I may also need to fine tune the new backward Jt to my type of cells for better performance, as I started with a 2 k resistor, and 103 cap, and they may not be letting enough juice through the circuit, for this setup. I have not tried tuning it with the new pots on it yet.
@ Ib and All:
I don't know if these cement cells using beach sand are galvanic or not, but they are working to produce free led lights.
The pictures below are of the cells that were made just yesterday, using as much copper wound into a spiral and inverted through itself as I could fit inside of the cans. Some baking powder was also added
The last picture is of a cell made using a capacitor can. All these cells have between 55 and 70 mA., and about 1.2 volts, or so. I have gotten 7 volts by combining several cans, so far.
I've made a video which shows the leds lighting up without the flash affecting the picture. But I haven't uploaded it yet. In any case the leds are fairly bright, and are connected direct to the three aluminum cells in the picture. The single capacitor can does have a small Jt connected on it.
My goal is to have them produce at least 12 volts... and some amps too.
I'm getting there...
Very nice work NickZ!!
Please tell me the ratio of beach-sand/cement/baking soda, I want to give it a try these days.
Thanks a lot!
Ovidonster:
The ratio of beach sand to cement is about 3 or 4 to 1, and baking powder is about 3 or 4 tablespoons or more per can. A dry mix (with no excess water) firmly packed into the can is best. The more thick copper wire is used, the higher the current. Inverting the copper coil through itself is also important to obtain the higher current, but don't let the coil touch the can. Sand the inside of each can with rough sandpaper to remove the plastic on the first couple of inches. Sanding is very important. Wash the salt out of the beach sand first, or the salt will ruin the cell in time. It's best to use the taller aluminum cans connected in series to obtain the needed voltage, minimum 2 cans, but 4 or 5 cans or more is better. Let us know how it went.
If you have questions, just let me know. Good luck.
NickZ
Hi everyone,thanks so much to share with me regarding to renewable energy.I'm very grateful to you for this post because I was not aware of it before..
The thanks goes to John Bedini , the Energetic Forum, all John's crew and these incredible guys that made all this effort.
To NickZ that is correct parallel does'nt work but series does with these type cell.
Volume of active material and copper surface area must matter for 12 ounce (355 mL) 60mA is excellant
The thanks goes to John Bedini , the Energetic Forum, all John's crew and these incredible guys that made all this effort.
I concur with you!
NZ,
I do not think this relates to the problem you are having based on the description you provided, however this is relevant to anyone connecting batteries in parallel. If the amperage is not matched up with cells, the total output is sacrificed. I believe that is why you noticed my cells did not add up correctly.
The attached image is from batteryuniversity, an excellent site for general battery information.

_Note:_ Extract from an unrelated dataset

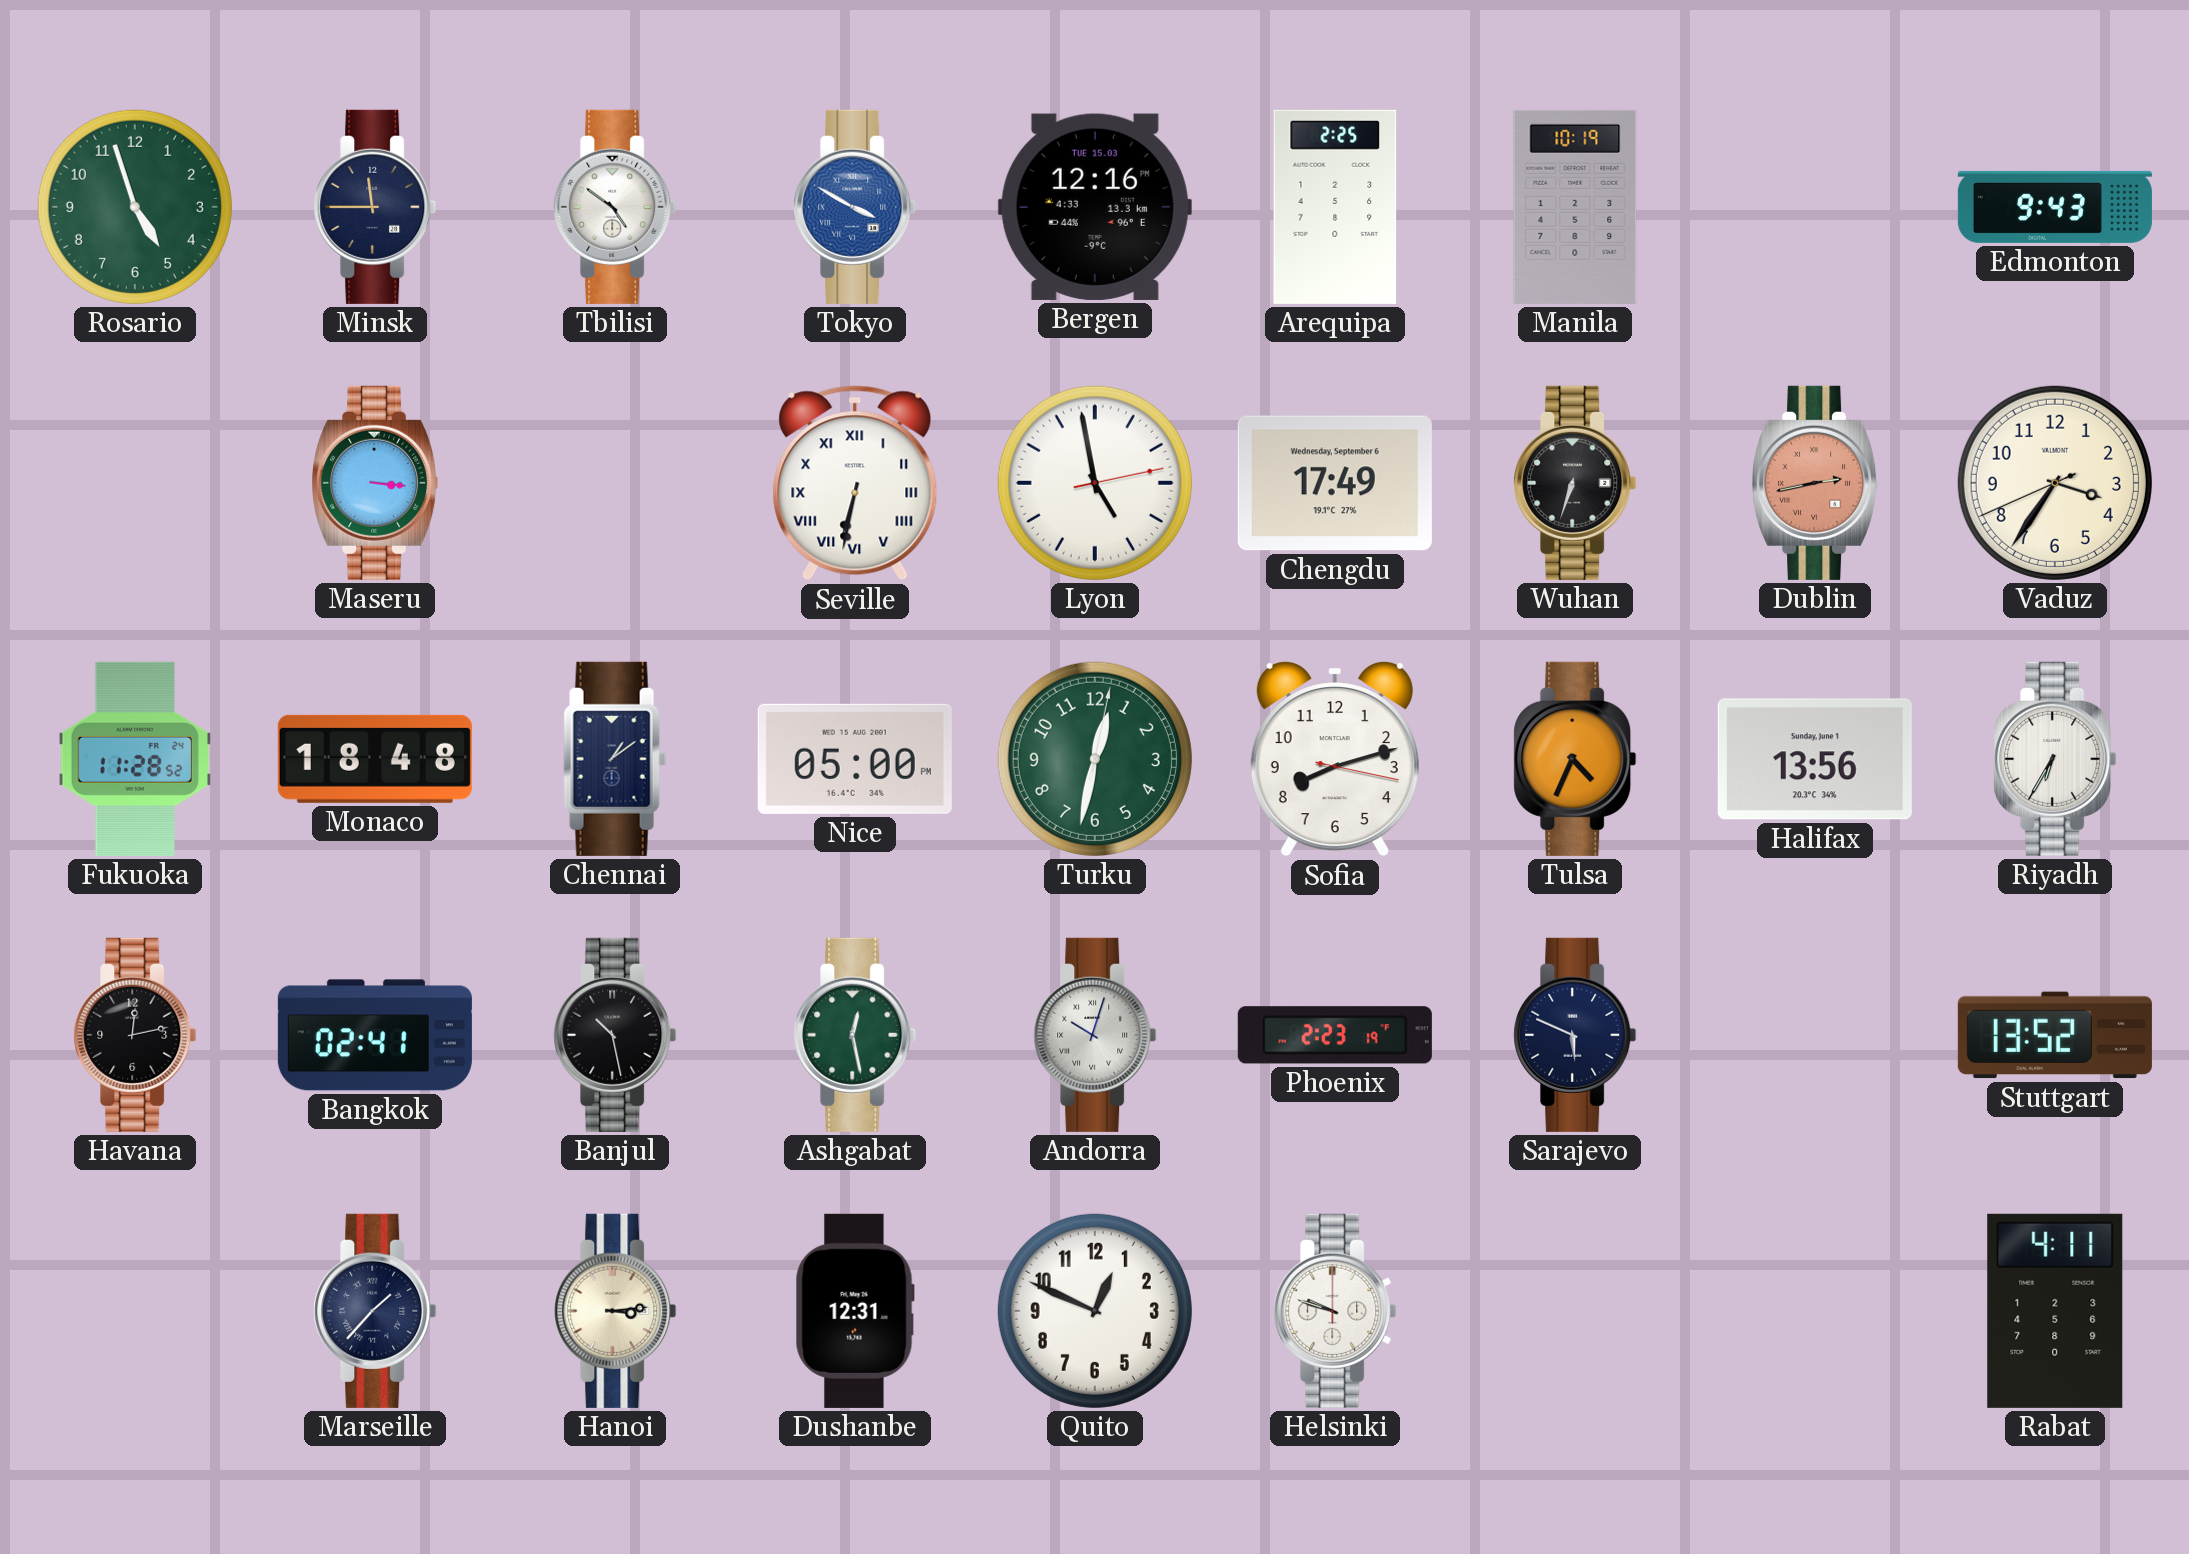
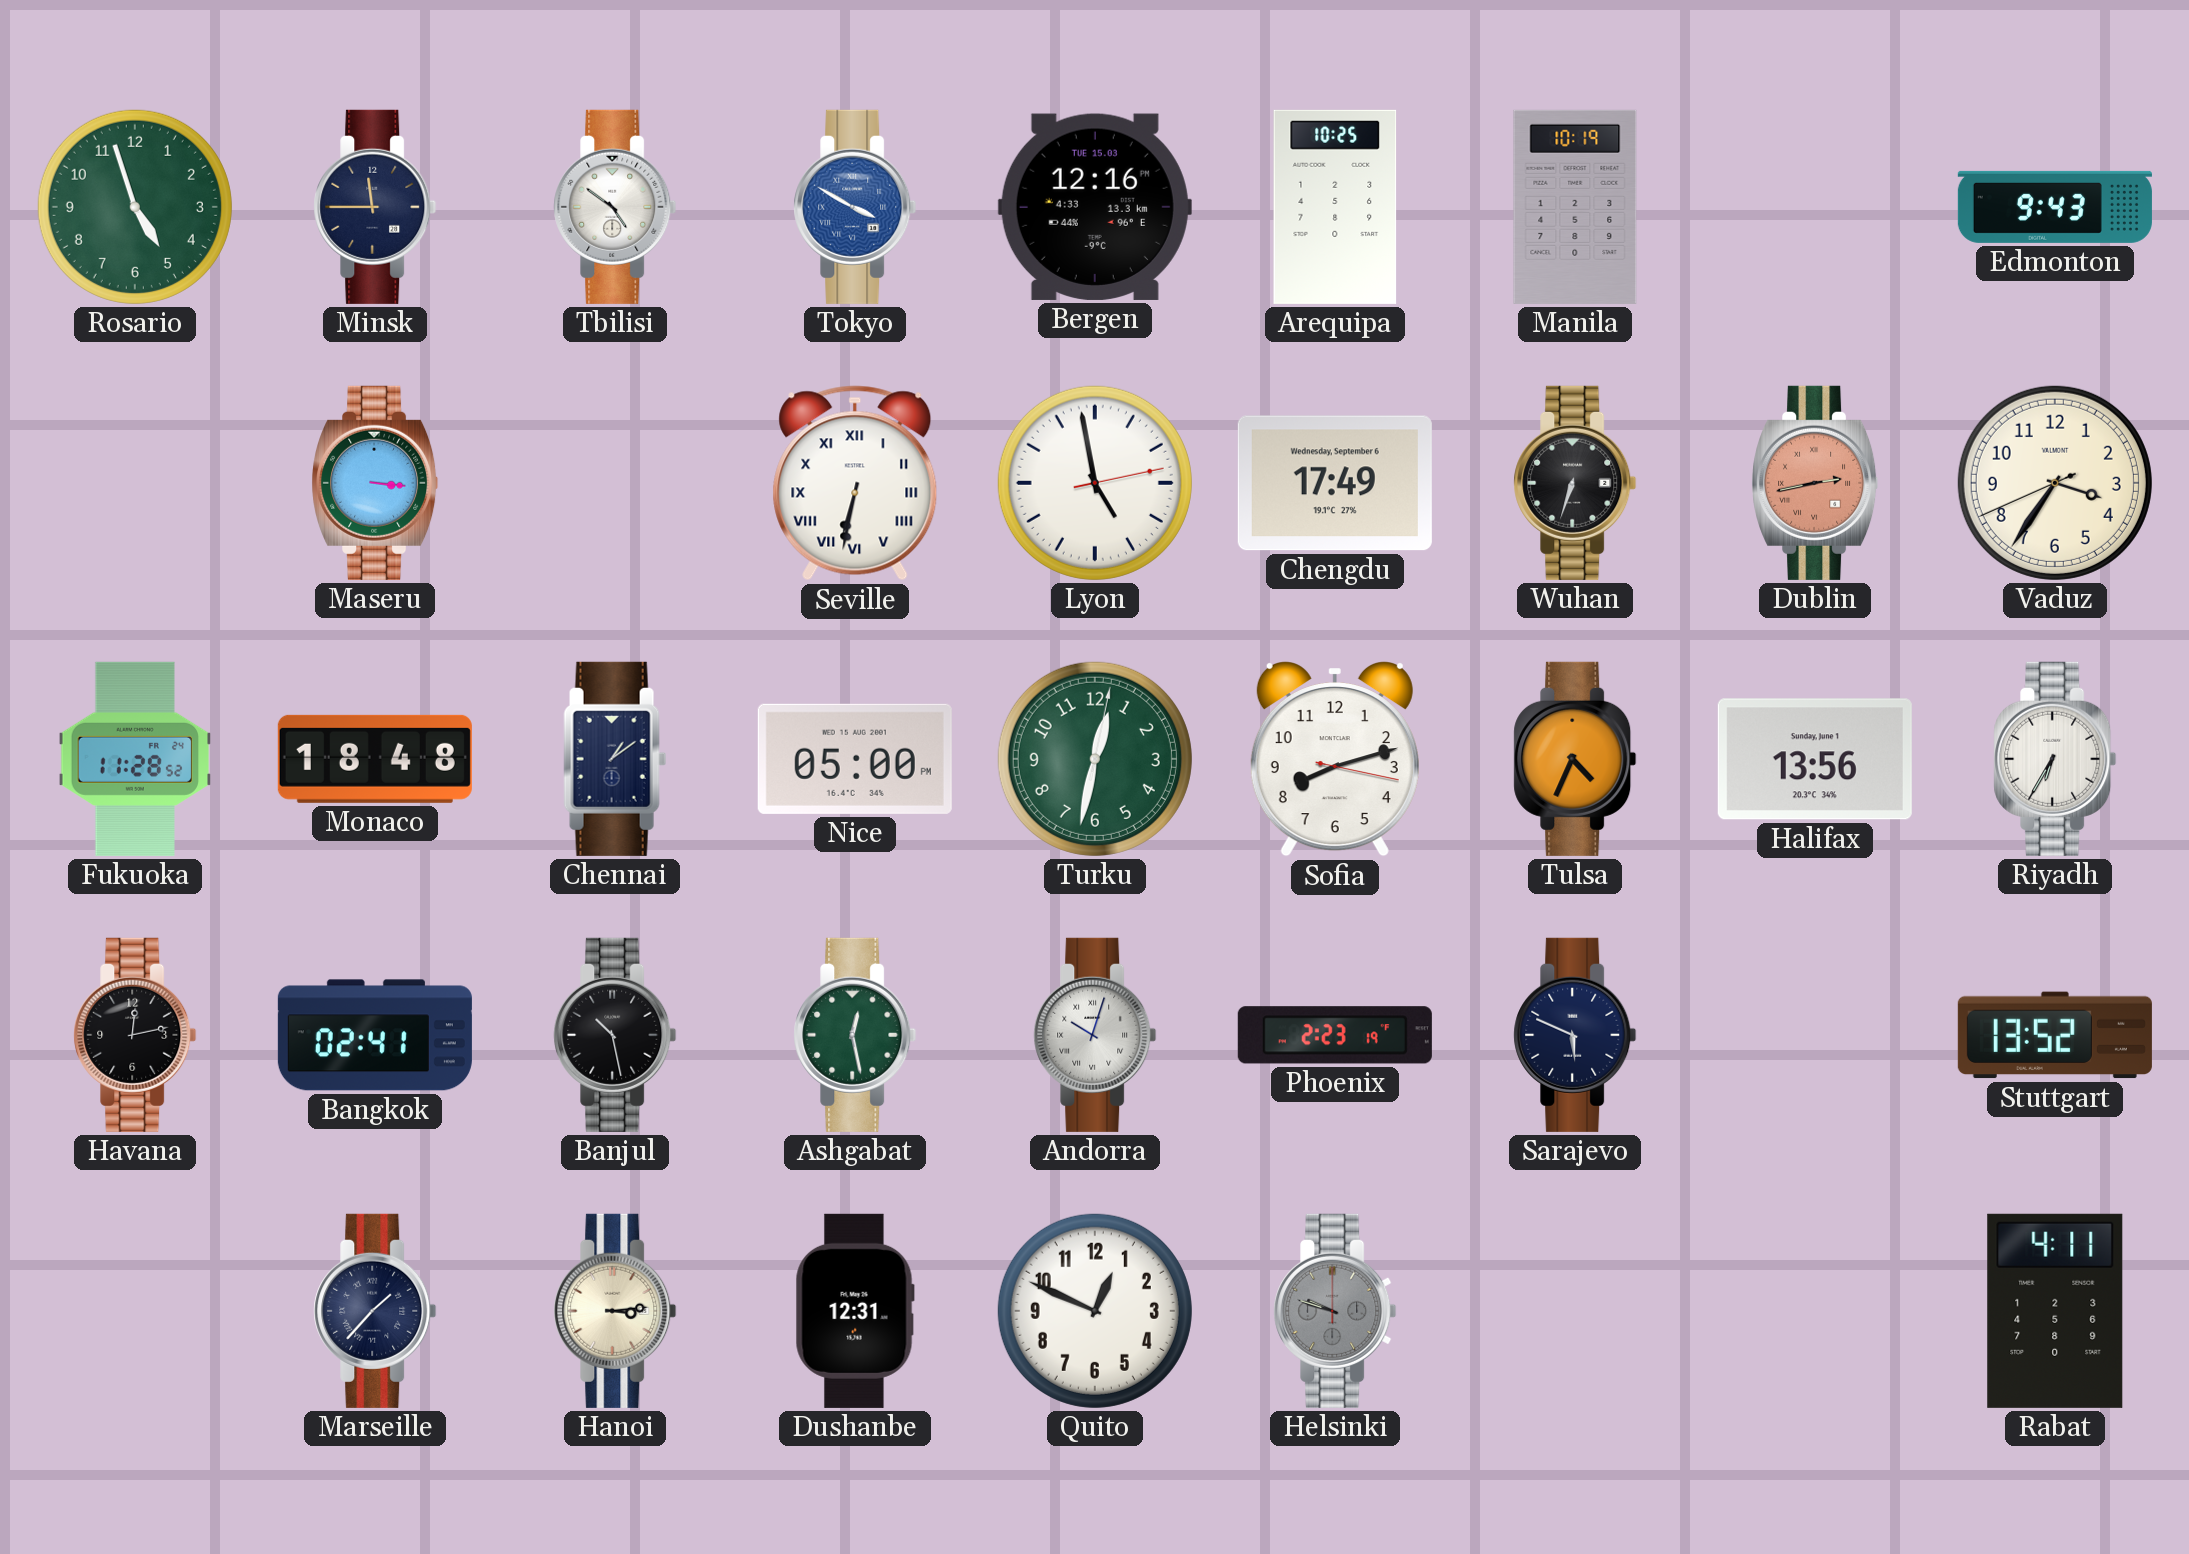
Arequipa: 2:25 -> 10:25
Helsinki dial: white -> grey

In case you have not tried, select 2 cells that most closely matches for voltage and amperage and connect parallel and see if the amperage increases. Again, this does not sound like the solution you are looking for but might be worth a try just to eliminate this as a possible reason.
Brad:
I have tried two or more of the exact same type cells in parallel and they don't gain in mAs, at all.
The leds will dim after a while even if there is enough current and voltage in the cells for them to be bright. Either in series or placed in parallel the leds get dim, even when adjusting or tuning with a pot. The Kooler type of Hartley oscillator circuit has not been of much, so far. It works but no better than connecting the leds direct to the cells. I'll try different coils on the backwards Jt and see if that helps.